Jesse menatap uluran tangan Max. Sikap manis Max tidak akan pernah bisa membuat Jesse mempertahankan benteng dirinya. Max selalu bisa meluluhkannya. Ia menerima suapan itu dan mengunyah. Makanan itu lezat dan Jesse yakin Max bersusah payah. "Kau tidak makan?"

Max tersenyum jail saat menatap Jesse. "Tentu saja." Ia mengambil garpu dan menelusuri selai cokelat di atas panekuk. Alih-alih memotong panekuk, Max membawa garpu itu ke dada Jesse, melumuri puncak Jesse dengan selai cokelat. Sebelum Jesse bisa menjauh atau mencegah, mulut Max sudah melahap sarapannya. Jesse tidak bisa menahan dirinya untuk mendesah.

"Max! Oh, Max!"

Max melepaskan mulutnya dan tersenyum lebar melihat Jesse yang terengah-engah. "Lezat. Kau memang sangat lezat, Baby J."

"Jesslyn! Kau bilang kau akan menyirami seladaku!" seru ayahnya di balik pintu hingga Max dan Jesse menegakkan tubuh.

"Sial. Sial. Aku hampir lupa ini rumah orang tuamu," Max bangkit dan menatap pintu seolah menanti monster yang siap menyerangnya. Padahal dia sendiri masih telanjang.

Ada suara ribut-ribut di luar. Itu pasti Janice dan James yang berdebat. Janice mengatakan sesuatu, seperti ia sudah mengambil tugas menyirami itu. James menggerutu mengapa Jesse bangun sangat siang. Janice berkata bahwa Jesse kelelahan dan menyuruh James supaya membiarkan Jesse istirahat. Sepertinya itu memang terdengar seperti ibunya.

"Aku mungkin harus menyelamatkan diri sebelum dikubur di kebun belakang rumahmu dan menjadi mikroorganisme penyubur selada."

Jesse tertawa mendengar kata-kata Max.

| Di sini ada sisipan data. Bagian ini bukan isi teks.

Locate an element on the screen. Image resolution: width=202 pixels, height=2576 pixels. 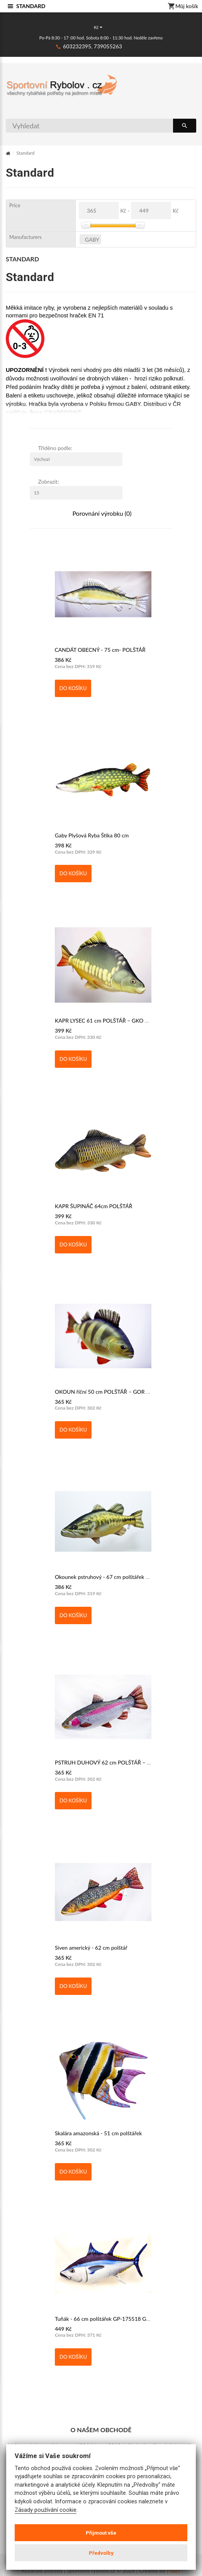
KAPR LYSEC 61 cm POLŠTÁŘ – GKO GABY is located at coordinates (107, 1020).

Berusaha keras tidak terbahak supaya ayahnya tidak curiga. Max mendekatkan wajahnya, meraih wajah Jesse dan memberi ciuman di bibir. Max melepas ciumannya, namun masih menyematkan kecupan di beberapa titik. Max seperti tak ingin berhenti menyentuhnya. Jesse tak mengira dirinya akan suka diperlakukan seperti itu.

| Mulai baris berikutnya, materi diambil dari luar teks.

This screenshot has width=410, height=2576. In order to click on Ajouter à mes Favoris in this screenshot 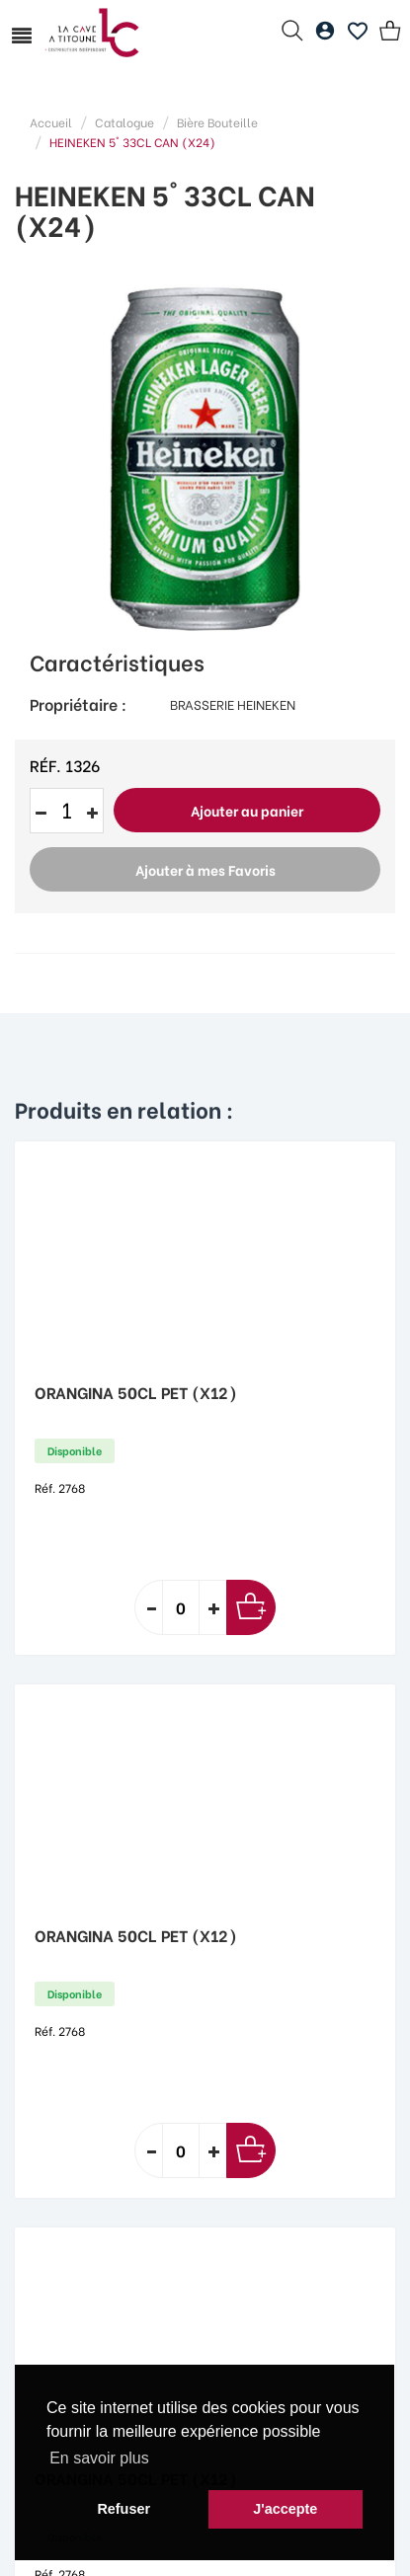, I will do `click(205, 869)`.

"Keluar denganku hari ini? Makan siang? Makan malam? Jalan-jalan sore? Aku ingin menghabiskan waktu denganmu."

Jesse menghela napas. "Aku harus menemui Vivian dan Cara sebelum pesta."

Wajah kecewa Max muncul seketika dan tak dibuat-buat. "Oh. Um, yah, baiklah. Mungkin... aku akan menjemputmu―kalau kau tidak keberatan..."

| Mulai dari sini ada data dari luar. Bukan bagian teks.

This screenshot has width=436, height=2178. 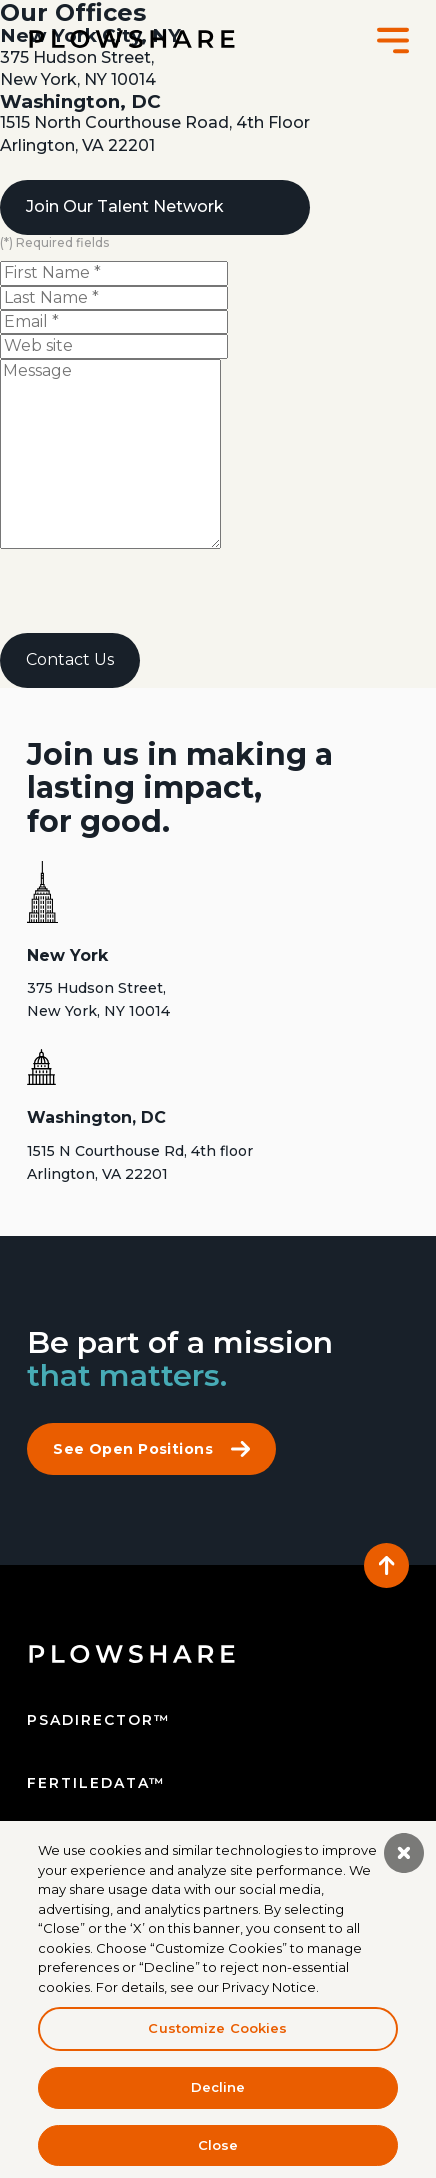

Jesse tersenyum. "Atau kita bisa keluar sekarang setelah aku mandi. Sebelum aku harus ke rumah Cara. Mungkin kau bisa menjemputku juga dan kita bisa melakukan sesuatu setelah aku selesai dengan Cara."

Senyum muncul dengan cepat menggantikan ekspresi sebelumnya. "Kita akan pergi seharian? Kau mau?"

Jesse juga sama tak mengiranya bisa mencetuskan ide itu untuk Max. Ia menjawab mantap seolah memang itu yang diinginkannya. Tapi Jesse memang menginginkan itu. Tiba-tiba ia tidak ingin berjarak dengan Max. "Aku mau."

Max meraih celana jinsnya. Tidak ada celana dalam. Jesse tidak ingat apakah Max melucutinya tadi. "Kau tahu, aku suka bagian―melakukan sesuatu, seperti yang kau usulkan." Kemudian Max membuka jendela kamar Jesse dan melompat keluar. Meninggalkan Jesse yang baru saja menyadari bahwa kamarnya seperti baru saja diterjang angin topan akibat seks yang menggairahkan. Ia melihat kaos Max yang tergeletak, celana dalam Max yang tertinggal, dan pelindung bekas yang dilempar sembarangan. Jesse jelas tidak punya pengalaman soal ini.